When the string "virkelig" is part of a line below, that line should be copied.

### Entries supplied
--------------------------------

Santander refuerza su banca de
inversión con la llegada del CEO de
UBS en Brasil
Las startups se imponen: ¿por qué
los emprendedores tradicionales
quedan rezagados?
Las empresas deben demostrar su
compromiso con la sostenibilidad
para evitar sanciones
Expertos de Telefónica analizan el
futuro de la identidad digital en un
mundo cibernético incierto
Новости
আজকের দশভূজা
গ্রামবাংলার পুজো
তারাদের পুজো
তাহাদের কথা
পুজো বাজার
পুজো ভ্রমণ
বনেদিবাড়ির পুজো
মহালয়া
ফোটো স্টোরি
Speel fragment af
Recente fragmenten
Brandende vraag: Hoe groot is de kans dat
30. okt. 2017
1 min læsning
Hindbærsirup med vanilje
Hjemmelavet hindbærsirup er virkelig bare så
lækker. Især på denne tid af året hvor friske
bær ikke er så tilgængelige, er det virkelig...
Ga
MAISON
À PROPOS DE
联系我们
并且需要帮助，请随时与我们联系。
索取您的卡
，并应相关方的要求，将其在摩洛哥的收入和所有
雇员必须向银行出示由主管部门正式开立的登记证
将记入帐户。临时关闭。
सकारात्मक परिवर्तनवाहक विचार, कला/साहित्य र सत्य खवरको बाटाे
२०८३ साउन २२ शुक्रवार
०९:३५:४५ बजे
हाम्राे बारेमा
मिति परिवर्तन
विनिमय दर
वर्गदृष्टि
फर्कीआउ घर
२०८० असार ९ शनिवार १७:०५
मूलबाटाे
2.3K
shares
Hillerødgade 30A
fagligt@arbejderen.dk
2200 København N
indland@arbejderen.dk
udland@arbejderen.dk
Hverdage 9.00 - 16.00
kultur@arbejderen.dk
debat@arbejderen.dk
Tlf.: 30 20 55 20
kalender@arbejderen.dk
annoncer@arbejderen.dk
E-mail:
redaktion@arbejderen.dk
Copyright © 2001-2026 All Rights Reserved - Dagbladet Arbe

--------------------------------

### Solution to the exercise
Hjemmelavet hindbærsirup er virkelig bare så
bær ikke er så tilgængelige, er det virkelig...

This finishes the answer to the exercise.